Work order
Reproduce all the data, character for character.

Recorded information
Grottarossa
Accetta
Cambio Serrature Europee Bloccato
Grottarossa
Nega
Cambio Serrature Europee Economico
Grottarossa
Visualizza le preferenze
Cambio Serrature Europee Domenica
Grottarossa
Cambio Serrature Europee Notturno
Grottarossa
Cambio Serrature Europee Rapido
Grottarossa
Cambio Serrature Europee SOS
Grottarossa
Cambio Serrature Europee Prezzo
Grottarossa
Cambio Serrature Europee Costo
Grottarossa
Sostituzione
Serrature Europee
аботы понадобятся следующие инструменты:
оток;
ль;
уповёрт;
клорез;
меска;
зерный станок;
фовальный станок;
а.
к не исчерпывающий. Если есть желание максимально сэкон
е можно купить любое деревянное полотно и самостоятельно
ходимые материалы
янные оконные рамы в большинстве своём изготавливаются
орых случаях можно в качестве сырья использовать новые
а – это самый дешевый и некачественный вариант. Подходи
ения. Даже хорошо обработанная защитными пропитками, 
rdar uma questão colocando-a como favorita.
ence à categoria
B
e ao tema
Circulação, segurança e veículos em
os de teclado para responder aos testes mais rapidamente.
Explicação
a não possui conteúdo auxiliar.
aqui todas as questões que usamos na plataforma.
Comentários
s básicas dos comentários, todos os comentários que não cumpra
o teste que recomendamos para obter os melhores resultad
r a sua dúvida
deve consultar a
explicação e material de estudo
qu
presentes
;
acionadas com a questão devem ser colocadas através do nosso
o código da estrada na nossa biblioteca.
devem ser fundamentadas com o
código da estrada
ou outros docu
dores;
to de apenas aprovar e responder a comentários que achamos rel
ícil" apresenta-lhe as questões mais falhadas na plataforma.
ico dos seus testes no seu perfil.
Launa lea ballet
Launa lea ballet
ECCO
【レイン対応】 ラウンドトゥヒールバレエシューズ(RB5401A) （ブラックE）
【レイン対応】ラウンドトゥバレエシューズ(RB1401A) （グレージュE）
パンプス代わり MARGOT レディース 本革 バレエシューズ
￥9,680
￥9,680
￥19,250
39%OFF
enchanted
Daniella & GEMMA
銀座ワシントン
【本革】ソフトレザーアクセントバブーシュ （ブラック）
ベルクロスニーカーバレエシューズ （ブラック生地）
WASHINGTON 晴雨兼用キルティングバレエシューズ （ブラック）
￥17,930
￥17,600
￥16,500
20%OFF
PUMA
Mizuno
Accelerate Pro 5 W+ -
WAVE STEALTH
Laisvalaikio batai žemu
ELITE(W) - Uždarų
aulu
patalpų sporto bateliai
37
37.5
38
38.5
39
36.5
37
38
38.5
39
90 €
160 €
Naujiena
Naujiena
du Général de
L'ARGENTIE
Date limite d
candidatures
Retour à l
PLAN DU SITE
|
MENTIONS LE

Result for this exercise
Grottarossa
Accetta
Cambio Serrature Europee Bloccato
Grottarossa
Nega
Cambio Serrature Europee Economico
Grottarossa
Visualizza le preferenze
Cambio Serrature Europee Domenica
Grottarossa
Cambio Serrature Europee Notturno
Grottarossa
Cambio Serrature Europee Rapido
Grottarossa
Cambio Serrature Europee SOS
Grottarossa
Cambio Serrature Europee Prezzo
Grottarossa
Cambio Serrature Europee Costo
Grottarossa
Sostituzione
Serrature Europee
аботы понадобятся следующие инструменты:
оток;
ль;
уповёрт;
клорез;
меска;
зерный станок;
фовальный станок;
а.
к не исчерпывающий. Если есть желание максимально сэкон
е можно купить любое деревянное полотно и самостоятельно
ходимые материалы
янные оконные рамы в большинстве своём изготавливаются
орых случаях можно в качестве сырья использовать новые
а – это самый дешевый и некачественный вариант. Подходи
ения. Даже хорошо обработанная защитными пропитками, 
rdar uma questão colocando-a como favorita.
ence à categoria
B
e ao tema
Circulação, segurança e veículos em
os de teclado para responder aos testes mais rapidamente.
Explicação
a não possui conteúdo auxiliar.
aqui todas as questões que usamos na plataforma.
Comentários
s básicas dos comentários, todos os comentários que não cumpra
o teste que recomendamos para obter os melhores resultad
r a sua dúvida
deve consultar a
explicação e material de estudo
qu
presentes
;
acionadas com a questão devem ser colocadas através do nosso
o código da estrada na nossa biblioteca.
devem ser fundamentadas com o
código da estrada
ou outros docu
dores;
to de apenas aprovar e responder a comentários que achamos rel
ícil" apresenta-lhe as questões mais falhadas na plataforma.
ico dos seus testes no seu perfil.
Launa lea ballet
Launa lea ballet
ECCO
【レイン対応】 ラウンドトゥヒールバレエシューズ(RB5401A) （ブラックE）
【レイン対応】ラウンドトゥバレエシューズ(RB1401A) （グレージュE）
パンプス代わり MARGOT レディース 本革 バレエシューズ
￥9,680
￥9,680
￥19,250
39%OFF
enchanted
Daniella & GEMMA
銀座ワシントン
【本革】ソフトレザーアクセントバブーシュ （ブラック）
ベルクロスニーカーバレエシューズ （ブラック生地）
WASHINGTON 晴雨兼用キルティングバレエシューズ （ブラック）
￥17,930
￥17,600
￥16,500
20%OFF
PUMA
Mizuno
Accelerate Pro 5 W+ -
WAVE STEALTH
Laisvalaikio batai žemu
ELITE(W) - Uždarų
aulu
patalpų sporto bateliai
37
37.5
38
38.5
39
36.5
37
38
38.5
39
90 €
160 €
Naujiena
Naujiena
du Général de
L'ARGENTIE
Date limite d
candidatures
Retour à l
PLAN DU SITE
|
MENTIONS LE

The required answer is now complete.